Der Stern des Wallenstein - Dramaturgische Überlegungen

Ausblick und Durchblick

1608 erfand der niederländische Brillenmacher Lipperhey das Teleskop. Der Himmel, noch Ort mystischer und religiöser Geheimnisse, wurde damit durchschaubar. Auch das Mikroskop, dessen Erfinder umstritten sind, wurde 1608 erstmals in der Öffentlichkeit präsentiert und gewährte Einblicke in die Bausteine der materiellen Welt. Der Aufbruch ins Unbekannte durch den unvoreingenommenen und durch diese neue Technologie gestützten Blick eröffnete Kepler neue Erkenntnisse im Grossen wie im Kleinen: 1609 veröffentlichte Kepler seine bahnbrechende Theorie der Planetenbewegungen, 1611 schrieb er seine Arbeit über die sechseckige Struktur der Schneeflocke. Die Grenzen der Sinnesorgane - Kepler war schwer kurzsichtig - das war eine der Erungenschaften der Renaissance, sollten nicht die Grenze der Erkenntnis sein, die Geheimnisse der Natur wollen gelüftet werden: „Ich habe ans Licht gebracht, daß die ganze Natur der Harmonie in ihrem ganzen Umfang und mit allen ihren Einzelheiten in den himmlischen Bewegungen  vorhanden ist."

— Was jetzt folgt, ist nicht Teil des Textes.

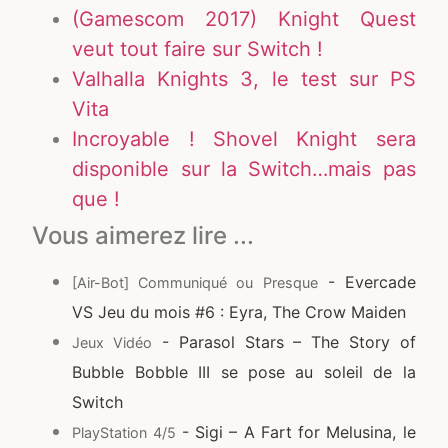
(Gamescom 2017) Knight Quest
veut tout faire sur Switch !
Valhalla Knights 3, le test sur PS
Vita
Incroyable ! Shovel Knight sera
disponible sur la Switch…mais pas
que !
Vous aimerez lire ...
- Evercade
[Air-Bot] Communiqué ou Presque
VS Jeu du mois #6 : Eyra, The Crow Maiden
- Parasol Stars – The Story of
Jeux Vidéo
Bubble Bobble III se pose au soleil de la
Switch
- Sigi – A Fart for Melusina, le
PlayStation 4/5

Ebenfalls 1608 erstellte Johannes Kepler, unbezahlter Hofastronom bei Rudolf II und deshalb Berufsastrologe, dem jungen Wallenstein ein erstes Geburtshoroskop und eine stellare Charakterkonstellation, das nicht unbedingt zu dessen Gunsten ausfiel: „...unbarmherzig, ohne brüderliche und eheliche Lieb, niemand achtend, nur sich und seinen Wollüsten ergeben, hart über die Untertanen, an sich ziehend, geizig betrüglich, ungleich im Verhalten, meißt stillschweigend, oft ungestüm auch streitbar, unverzagt, weil Sonne und Mars beisammen...“ Vor allem aber - und so stellt es auch Perutz dar - war Kepler ein kluger Menschenbeobachter und Psychologe. Kepler prophezeihte dem jungen, aber verarmten Adeligen eine reiche Heirat.

Bereits im Mai 1609 fand diese Hochzeit tatsächlich statt. Kepler verwarf zwar die Astrologie nicht per se - so wie er erstmals terrestrische physikalische Gesetze auf Himmelskörper anwandte, hielt er umgekehrt Spiegelungen stellarer Harmonien und Proportionen in die menschliche Seele für wahrscheinlich -  doch an den Ausblick in die Zukunft glaubte er nicht. Da diese historische Verbindung mit der reichen Witwe Lukrezia von Witschkow von einem befreundeten Jesuitenpater jedoch bereits 1608 vermittelt worden war, könnte auch eine scharfe Analyse der Gegenwart Kepler diesen Blick in die Zukunft ermöglicht haben. Wallenstein war sehr beeindruckt, 1627 nahm Kepler zur Erstellung von Horoskopen zu den geplanten Schlachten in festen Dienst, und finanzierte Kepler dafür eine Druckerei für seine wissenschaftlichen Schriften.

Perutz lässt auch Wallenstein das verborgene Gesicht seiner Geliebten entlarven und hinter der Maske eines romantischen Abenteuers eine Goldgrube entdecken. - und die Chance ergreifen. Ein anderer hätte die Nacht vielleicht als Anekdote für sich verbucht, nicht jedoch Wallenstein, der seinen eigenen geschärften Sinnen vertraut und ohne Sentimentalität die Täuschungsmanöver durchschaut.

Johannes Kepler wurde 1606  Tycho Brahes Assistent am Prager Hof. Nach dessen Tod übernahm er die Stelle als Hofmathematiker und die Aufgabe, die sogenannten Rudolfinischen Tafeln zu erstellen. Dafür wertete er die Aufzeichnungen Tycho Brahes aus und beschrieb die Positionen der Planeten mit bis dahin unerreichter Genauigkeit, vollendet wurden die Tafeln erst 1627. Ausserdem war er zuständig für die Horoskope, die der - wie alle seiner Zeit  - abergläubische Rudolf II bei ihm bestellte. Viele seiner bahnbrechenden Erkenntnisse gelten bis heute.

Von Wallenstein, geboren als Albrecht Wenzel Eusebius von Waldstein,  ist überliefert, dass er sehr lärmempfindlich war. Wo der Feldherr durchzog, mussten Kirchenglocken schweigen und Tiere weggesperrt werden. Seine Entdeckung - nämlich dass Kriege sich selbst finanzieren - gilt ebenfalls bis heute.